うつ病の原因は自分の能力を超える仕事

日本ではサラリーマンの職場うつや過労自殺が社会問題になっており、長時間労働の是正が叫ばれていますが、こころの病は長く働くことが原因ではありません。「いやなこと」をえんえんとやらされるから苦しいのであって、好きなこと、楽しいことであればどれほど長時間労働でもまったく苦になりません。スティーブ・ジョブズはマッキントッシュのコンピュータをつくるとき、「1日8時間労働」とか「残業は週15時間まで」なんて考えませんでした。ガレージに寝泊まりして夢中で働いたのは、それが楽しかったからです。

「いやなこと」は、大きく3つに分けられるでしょう。

1つは、なんの意味があるのかわからない仕事。すなわちブルシットジョブです。

2つめは人間関係。「今日もまた怒られるのか」と思いながら会社に通ったり、「顔も見たくない」同僚が隣の机に座っているのは苦痛以外のなにものでもないでしょう。

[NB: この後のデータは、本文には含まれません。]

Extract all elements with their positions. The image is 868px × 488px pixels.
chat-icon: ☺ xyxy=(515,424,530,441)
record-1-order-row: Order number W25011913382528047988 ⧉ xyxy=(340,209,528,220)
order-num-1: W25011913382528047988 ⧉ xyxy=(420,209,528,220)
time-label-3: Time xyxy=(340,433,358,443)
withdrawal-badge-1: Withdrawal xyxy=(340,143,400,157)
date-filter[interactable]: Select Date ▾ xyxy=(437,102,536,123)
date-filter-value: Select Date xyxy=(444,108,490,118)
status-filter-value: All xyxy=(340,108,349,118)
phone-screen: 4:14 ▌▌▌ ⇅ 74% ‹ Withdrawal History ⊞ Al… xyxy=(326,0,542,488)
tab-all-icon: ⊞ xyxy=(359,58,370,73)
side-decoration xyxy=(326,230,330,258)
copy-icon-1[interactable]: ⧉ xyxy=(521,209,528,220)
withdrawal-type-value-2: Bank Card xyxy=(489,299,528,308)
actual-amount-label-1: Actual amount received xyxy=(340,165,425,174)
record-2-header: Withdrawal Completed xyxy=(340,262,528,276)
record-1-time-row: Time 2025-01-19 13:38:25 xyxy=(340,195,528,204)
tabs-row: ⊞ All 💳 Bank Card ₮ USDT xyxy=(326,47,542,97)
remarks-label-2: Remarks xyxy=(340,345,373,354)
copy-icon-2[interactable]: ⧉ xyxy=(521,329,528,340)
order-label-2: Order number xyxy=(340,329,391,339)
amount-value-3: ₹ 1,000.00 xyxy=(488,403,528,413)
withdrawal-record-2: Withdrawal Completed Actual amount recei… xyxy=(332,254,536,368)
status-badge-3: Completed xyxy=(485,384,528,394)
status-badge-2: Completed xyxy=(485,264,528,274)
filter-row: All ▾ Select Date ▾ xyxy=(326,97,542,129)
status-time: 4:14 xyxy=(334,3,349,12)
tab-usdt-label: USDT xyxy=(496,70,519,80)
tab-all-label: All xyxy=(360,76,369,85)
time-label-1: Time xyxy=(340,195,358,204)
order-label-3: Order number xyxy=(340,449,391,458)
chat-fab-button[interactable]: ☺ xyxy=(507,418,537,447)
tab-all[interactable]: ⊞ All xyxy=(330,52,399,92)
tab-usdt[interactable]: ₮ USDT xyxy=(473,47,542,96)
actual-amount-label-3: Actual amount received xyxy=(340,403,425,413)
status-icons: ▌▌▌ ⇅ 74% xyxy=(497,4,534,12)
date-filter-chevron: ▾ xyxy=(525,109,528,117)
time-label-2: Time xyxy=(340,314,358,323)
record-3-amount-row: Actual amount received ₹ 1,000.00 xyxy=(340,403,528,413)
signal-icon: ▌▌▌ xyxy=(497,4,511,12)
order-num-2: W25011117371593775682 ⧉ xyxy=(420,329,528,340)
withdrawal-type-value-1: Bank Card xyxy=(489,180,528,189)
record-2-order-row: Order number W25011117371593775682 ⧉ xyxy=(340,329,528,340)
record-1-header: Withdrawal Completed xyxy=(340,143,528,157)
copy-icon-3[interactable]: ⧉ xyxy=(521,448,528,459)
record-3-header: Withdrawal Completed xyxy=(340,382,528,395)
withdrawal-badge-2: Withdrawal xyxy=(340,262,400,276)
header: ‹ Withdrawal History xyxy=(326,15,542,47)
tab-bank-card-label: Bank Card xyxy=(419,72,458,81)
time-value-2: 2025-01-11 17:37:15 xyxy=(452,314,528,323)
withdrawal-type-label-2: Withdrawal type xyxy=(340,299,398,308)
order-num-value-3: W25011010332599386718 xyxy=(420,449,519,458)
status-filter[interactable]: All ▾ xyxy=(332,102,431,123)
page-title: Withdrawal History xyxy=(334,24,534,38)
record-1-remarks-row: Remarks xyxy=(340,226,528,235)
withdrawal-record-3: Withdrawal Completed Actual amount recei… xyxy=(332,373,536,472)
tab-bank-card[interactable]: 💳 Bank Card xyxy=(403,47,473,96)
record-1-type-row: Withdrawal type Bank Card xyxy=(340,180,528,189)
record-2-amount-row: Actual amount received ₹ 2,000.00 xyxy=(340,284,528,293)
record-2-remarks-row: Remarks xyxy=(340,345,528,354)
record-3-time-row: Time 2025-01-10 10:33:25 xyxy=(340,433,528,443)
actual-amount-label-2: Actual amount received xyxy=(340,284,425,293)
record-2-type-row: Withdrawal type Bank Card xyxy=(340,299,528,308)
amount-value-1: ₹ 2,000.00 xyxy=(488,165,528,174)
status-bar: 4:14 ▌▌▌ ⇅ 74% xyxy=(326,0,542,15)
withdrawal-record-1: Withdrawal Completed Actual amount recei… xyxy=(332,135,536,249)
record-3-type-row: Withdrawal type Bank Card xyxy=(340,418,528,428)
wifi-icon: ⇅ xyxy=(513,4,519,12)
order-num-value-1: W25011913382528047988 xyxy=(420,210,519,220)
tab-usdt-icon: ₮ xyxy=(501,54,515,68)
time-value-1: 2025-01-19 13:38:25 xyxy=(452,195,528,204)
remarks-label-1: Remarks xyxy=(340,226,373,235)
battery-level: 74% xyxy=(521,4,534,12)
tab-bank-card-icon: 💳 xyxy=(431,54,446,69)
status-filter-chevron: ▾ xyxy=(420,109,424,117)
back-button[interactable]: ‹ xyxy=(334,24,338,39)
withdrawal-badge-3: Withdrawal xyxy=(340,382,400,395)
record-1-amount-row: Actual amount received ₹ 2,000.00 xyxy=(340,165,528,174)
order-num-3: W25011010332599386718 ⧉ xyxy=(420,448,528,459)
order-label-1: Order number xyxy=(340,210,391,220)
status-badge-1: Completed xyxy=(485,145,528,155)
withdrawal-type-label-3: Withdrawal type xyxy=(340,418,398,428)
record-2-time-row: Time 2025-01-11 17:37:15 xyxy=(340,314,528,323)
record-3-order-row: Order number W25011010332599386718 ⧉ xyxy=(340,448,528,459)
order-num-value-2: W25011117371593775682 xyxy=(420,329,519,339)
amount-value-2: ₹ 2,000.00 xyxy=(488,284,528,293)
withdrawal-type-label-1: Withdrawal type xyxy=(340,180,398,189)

3つめは、自分の能力を超える仕事の責任を負わされること。内向的な社員が重いノルマを課せられ、同僚と営業成績を競わされるような場面を思い浮かべるでしょうが、それだけでなく日本の会社ではこうしたことがあちこちで起きています。

あらゆる仕事で高い専門性が要求されるようになるなかで、「ゼネラリスト」としての経験しかないサラリーマンが、必要な知識やスキルを獲得できないまま年功序列で役職を与えられています。そうなると、「この仕事をやりとげるだけの能力が自分にはない」と思いつつも、誰にも不安を打ち明けることができず、上司や同僚、部下、クライアントの視線に戦々恐々としながら日々をやり過ごすようなことになりかねません。